Heavy Rain Causes Flooding in Washington County

Overnight rain totals topped four-inches in several northwest, Florida cities. The water is adding to already swollen rivers and lakes.

Following storms, Washington County Emergency Management personnel check their Chipley rain gauge. From midnight to 8AM Friday morning, just under an inch-and-a-half fell

E.M.A. Director Roger Hagan says National Weather Service graphs of the Choctawhatchee River indicate rising water levels. "Following a two-and-a-half year drought with low water levels, waters from the Choctawhatchee River and Holmes Creek are now rising; the river becomes sort of like a floating dam."

Tom Maleszewski has lived along the river his whole life. After a two-and-a-half year drought, high water is important for the ecosystem. He says they are important because they, "Create sanctuaries for freshwater shrimp and fish; it flushes out the old water and creates a good system for fishing especially."

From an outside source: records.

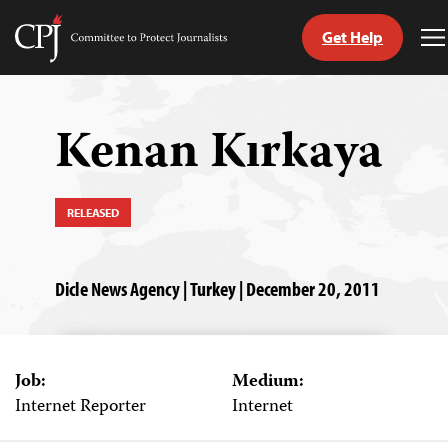
Get Help
Committee
T
to
M
Skip
Protect
to
Journalists
content
Kenan Kırkaya
tch
guage
RELEASED
Dicle News Agency | Turkey | December 20, 2011
Job:
Medium:
Internet Reporter
Internet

Lifelong Caryville resident Millard French operates a farm supply business. Life along the river brings a certain life philosophy. "I can't start the rain, and I can't stop the rain,” she says. “And, that's the way I look at it. These things are all out of my hand."

Following the great Caryville 1994 flood, the federal government bought out the far majority of property owners. And, there are fewer residential areas that can now flood.

The July, 1994 Caryville flood resulted in the town losing the majority of its residents due to the federal buy-out.

The Choctawhatchee River in Caryville is expected to crest at around 10-and-a-half feet Saturday afternoon, which is a foot-and-a-half under flood stage.